Micromax Canvas LapTab is a portable and light-weight laptop-cum-tablet, adequately equipped to handle basic productivity

micromax canvas laptabMicromax Canvas LapTab is a portable and light-weight laptop-cum-tablet, adequately equipped to handle basic productivity

Micromax’s Canvas Laptab is aimed at those users who cannot afford to buy a laptop and want a tablet which can really help them out with work. The student, the office-goer who does not have a big budget, is the target audience for the Canvas LapTab. The LapTab, which runs Windows 8.1 can be used like a touch-screen tablet or users can just plug it into the external keyboard and then convert it into a laptop.

Design, form factor: The Canvas LapTab reminds one of a cheaper version of the Surface and in my opinion, the design does not really impress. With a laptop, the advantage is that the screen won’t fall if you decide to put it on your lap. With the LapTab, you can never really get comfortable while typing. The keyboard has a hinge in the centre where you can dock the tablet and while it works fine if say on a table, but if you are in a moving train, the shakiness is not reassuring.

The tablet has a power button and the volume buttons are on the left hand-side. These are not exceptionally well-designed. I really had to press the power button hard to get the tab to start in the first place and with the volume buttons also it was the same issue. On top of the tablet is a micro-SIM , micro-USB and a microSD slot. This tablet
only has 32 GB space, of which users end up getting around 16 GB space free. (once you activate the Microsoft Office 2013 that comes free with the LapTab). So yes, you will need to add a microSD card if you want more space. In addition to this, the keyboard has a USB slot on the right hand-side, which is convenient if you want to plug in your hard-drive on this device.

Tablet versus keyboard: In a device like this, the key is performance and of course the keyboard. Given that I have tiny fingers and hands, it should not have been so hard for me to adjust to typing on the smaller keyboard, but it does take time getting used to this. I kept mistyping, at least in the first couple of days, although I did manage to type out this review on the LapTab, without having to hit backspace too many times. Once you get used to the LapTab, then it is a fairly comfortable keyboard, although the keys feel plasticky.

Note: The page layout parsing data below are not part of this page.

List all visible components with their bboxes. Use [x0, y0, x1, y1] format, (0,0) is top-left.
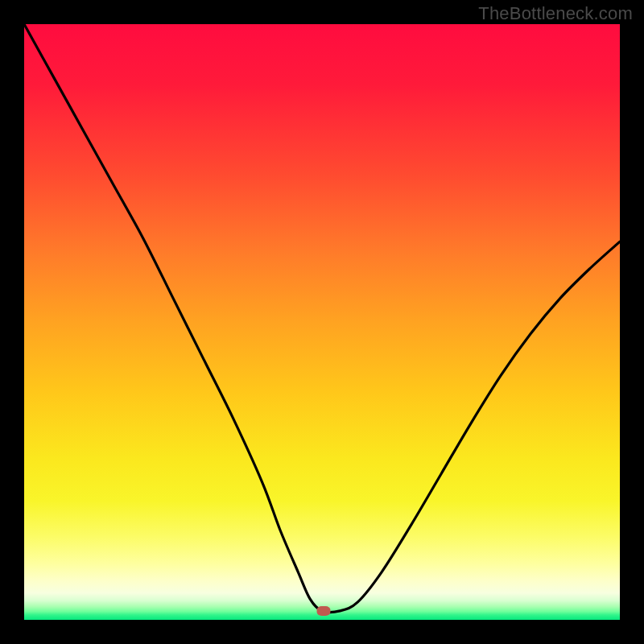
plot-area [24, 24, 620, 620]
optimal-point-marker [317, 606, 331, 616]
bottleneck-curve [24, 24, 620, 620]
watermark-text: TheBottleneck.com [478, 3, 633, 24]
chart-frame: TheBottleneck.com [0, 0, 644, 644]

But yes, typing on a smaller keyboard is not that easy, simply because many of us are used to a bigger keyboard. I suspect people with giant hands would probably have a tougher time with this than I did.

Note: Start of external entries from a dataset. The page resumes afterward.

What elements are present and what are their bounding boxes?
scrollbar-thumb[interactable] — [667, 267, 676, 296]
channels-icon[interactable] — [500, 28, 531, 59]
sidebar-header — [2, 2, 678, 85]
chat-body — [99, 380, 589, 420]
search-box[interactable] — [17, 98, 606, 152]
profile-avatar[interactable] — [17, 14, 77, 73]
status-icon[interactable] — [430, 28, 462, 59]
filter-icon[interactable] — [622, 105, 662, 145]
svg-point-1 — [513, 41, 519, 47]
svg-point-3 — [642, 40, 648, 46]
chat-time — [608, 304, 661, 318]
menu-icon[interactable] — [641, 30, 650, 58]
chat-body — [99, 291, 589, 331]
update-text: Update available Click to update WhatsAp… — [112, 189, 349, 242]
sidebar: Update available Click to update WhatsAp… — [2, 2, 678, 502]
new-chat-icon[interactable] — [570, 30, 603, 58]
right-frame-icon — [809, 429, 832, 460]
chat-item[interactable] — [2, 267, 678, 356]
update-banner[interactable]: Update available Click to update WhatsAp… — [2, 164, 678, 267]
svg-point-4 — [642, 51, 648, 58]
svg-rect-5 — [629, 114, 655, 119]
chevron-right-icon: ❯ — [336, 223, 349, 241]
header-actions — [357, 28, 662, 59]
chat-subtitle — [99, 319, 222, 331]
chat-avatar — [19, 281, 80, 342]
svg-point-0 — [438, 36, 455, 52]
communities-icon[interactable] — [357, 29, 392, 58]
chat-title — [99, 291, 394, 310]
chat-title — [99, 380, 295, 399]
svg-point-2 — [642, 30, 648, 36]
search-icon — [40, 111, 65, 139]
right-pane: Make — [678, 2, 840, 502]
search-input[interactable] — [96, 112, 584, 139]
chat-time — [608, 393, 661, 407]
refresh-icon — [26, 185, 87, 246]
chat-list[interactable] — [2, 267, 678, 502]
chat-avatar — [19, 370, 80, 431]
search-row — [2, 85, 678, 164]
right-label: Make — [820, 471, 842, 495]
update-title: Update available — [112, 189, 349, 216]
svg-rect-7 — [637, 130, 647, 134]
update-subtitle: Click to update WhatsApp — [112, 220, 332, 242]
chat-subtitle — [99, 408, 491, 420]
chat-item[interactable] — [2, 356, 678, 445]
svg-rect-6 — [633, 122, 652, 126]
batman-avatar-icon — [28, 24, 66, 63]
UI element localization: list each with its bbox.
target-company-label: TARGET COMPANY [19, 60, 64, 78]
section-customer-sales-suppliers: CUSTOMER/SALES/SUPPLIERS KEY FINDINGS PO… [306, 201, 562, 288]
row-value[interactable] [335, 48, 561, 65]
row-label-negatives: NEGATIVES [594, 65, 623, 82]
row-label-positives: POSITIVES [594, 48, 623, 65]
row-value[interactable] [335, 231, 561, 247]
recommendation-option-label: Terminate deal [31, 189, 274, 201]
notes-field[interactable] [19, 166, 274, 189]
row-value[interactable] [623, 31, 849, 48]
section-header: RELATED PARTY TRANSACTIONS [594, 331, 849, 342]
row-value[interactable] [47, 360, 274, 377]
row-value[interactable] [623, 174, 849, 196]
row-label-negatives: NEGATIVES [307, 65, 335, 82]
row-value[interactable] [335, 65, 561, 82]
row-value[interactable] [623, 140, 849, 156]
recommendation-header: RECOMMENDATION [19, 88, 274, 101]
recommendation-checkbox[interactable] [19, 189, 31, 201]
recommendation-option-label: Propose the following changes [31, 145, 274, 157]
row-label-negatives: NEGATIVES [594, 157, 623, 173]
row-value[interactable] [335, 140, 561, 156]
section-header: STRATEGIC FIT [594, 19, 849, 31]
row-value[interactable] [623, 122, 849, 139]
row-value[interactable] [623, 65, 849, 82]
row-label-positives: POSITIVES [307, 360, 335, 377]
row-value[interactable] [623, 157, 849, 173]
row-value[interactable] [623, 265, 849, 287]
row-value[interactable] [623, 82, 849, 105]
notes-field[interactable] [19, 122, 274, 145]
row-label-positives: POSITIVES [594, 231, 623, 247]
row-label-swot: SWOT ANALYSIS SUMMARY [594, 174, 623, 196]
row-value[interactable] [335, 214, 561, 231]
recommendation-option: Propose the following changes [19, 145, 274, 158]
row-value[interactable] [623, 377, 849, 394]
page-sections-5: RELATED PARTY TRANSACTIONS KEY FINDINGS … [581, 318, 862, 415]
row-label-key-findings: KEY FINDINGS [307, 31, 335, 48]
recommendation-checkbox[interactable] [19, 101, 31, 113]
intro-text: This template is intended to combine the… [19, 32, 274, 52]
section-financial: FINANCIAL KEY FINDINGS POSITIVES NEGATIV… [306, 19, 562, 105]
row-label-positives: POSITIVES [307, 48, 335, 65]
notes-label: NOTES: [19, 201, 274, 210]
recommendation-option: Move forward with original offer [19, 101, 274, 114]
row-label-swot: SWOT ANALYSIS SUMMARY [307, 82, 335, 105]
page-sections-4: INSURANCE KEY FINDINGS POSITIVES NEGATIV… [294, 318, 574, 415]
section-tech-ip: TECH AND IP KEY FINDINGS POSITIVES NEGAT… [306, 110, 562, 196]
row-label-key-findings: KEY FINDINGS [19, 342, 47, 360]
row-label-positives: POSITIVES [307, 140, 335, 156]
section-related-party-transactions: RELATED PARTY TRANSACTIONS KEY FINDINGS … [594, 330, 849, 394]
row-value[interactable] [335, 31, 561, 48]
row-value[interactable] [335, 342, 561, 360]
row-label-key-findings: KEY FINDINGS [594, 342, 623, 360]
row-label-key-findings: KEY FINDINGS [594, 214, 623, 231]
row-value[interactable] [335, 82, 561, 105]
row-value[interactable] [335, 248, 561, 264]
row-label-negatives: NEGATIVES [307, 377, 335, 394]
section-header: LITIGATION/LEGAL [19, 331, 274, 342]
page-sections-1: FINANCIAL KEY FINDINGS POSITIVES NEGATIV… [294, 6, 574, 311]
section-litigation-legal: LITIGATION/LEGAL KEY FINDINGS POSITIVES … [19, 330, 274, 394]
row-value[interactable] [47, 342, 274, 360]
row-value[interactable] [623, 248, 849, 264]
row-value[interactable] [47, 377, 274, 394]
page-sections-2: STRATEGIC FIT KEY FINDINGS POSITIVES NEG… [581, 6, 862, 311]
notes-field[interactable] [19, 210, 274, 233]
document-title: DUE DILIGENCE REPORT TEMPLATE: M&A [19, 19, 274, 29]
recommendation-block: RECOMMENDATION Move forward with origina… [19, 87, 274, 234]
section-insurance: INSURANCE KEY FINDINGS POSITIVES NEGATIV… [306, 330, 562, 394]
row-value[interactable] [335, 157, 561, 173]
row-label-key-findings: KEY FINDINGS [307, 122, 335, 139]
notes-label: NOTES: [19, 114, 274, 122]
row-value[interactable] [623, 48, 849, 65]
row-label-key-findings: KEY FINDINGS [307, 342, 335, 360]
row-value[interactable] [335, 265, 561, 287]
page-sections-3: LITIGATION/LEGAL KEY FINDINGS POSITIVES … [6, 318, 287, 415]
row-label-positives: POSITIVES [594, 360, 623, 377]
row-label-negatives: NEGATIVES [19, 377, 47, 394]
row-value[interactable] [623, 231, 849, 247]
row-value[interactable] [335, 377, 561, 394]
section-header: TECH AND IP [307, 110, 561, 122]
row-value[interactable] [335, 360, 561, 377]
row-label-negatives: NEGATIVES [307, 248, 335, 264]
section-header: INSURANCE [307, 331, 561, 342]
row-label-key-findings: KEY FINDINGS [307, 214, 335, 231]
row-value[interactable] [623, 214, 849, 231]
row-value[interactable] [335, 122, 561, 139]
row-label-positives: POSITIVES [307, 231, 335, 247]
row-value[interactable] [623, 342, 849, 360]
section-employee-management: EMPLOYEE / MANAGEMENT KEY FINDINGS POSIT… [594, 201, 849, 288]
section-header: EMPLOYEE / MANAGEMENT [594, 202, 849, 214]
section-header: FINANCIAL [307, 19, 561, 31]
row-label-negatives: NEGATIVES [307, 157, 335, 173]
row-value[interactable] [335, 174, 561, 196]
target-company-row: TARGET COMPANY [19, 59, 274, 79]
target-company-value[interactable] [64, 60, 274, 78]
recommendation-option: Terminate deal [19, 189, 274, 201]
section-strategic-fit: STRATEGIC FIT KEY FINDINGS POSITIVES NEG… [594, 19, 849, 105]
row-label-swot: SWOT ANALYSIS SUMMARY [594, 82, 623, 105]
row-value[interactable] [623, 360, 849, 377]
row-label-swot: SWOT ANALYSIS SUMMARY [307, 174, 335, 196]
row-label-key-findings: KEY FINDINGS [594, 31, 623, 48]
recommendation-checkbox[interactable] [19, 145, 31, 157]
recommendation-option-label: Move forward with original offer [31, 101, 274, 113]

While using the LapTab as a tablet goes, Windows 8.1 is not the greatest tablet platform. When I was using the touch-screen, I faced issues getting the screen to respond at the exact spot where I placed my fingers. For instance opening a new tab on Chrome in the touch-screen only in the tablet mode took several attempts. In addition to this, at one point the touch-screen stopped working completely and I was not sure if I had mistakenly tinkered with some settings to switch it off. The touchscreen facility then came back as mysteriously as it had disappeared.

Speed, battery: For a Windows 8.1 device with only 2 GB RAM and Intel Atom processor inside, the LapTab was responsive, although starting the tablet took some time. Microsoft Office 2013 is free with the device and once I activated it, the software installed quite quickly and worked efficiently for me. For users who might buy this device, Office is probably going to be the most important and frequent app they will access on the LapTab and thus it is crucial that this works without glitches. That I was able to type, save documents to OneDrive without facing any issues is a win in my opinion.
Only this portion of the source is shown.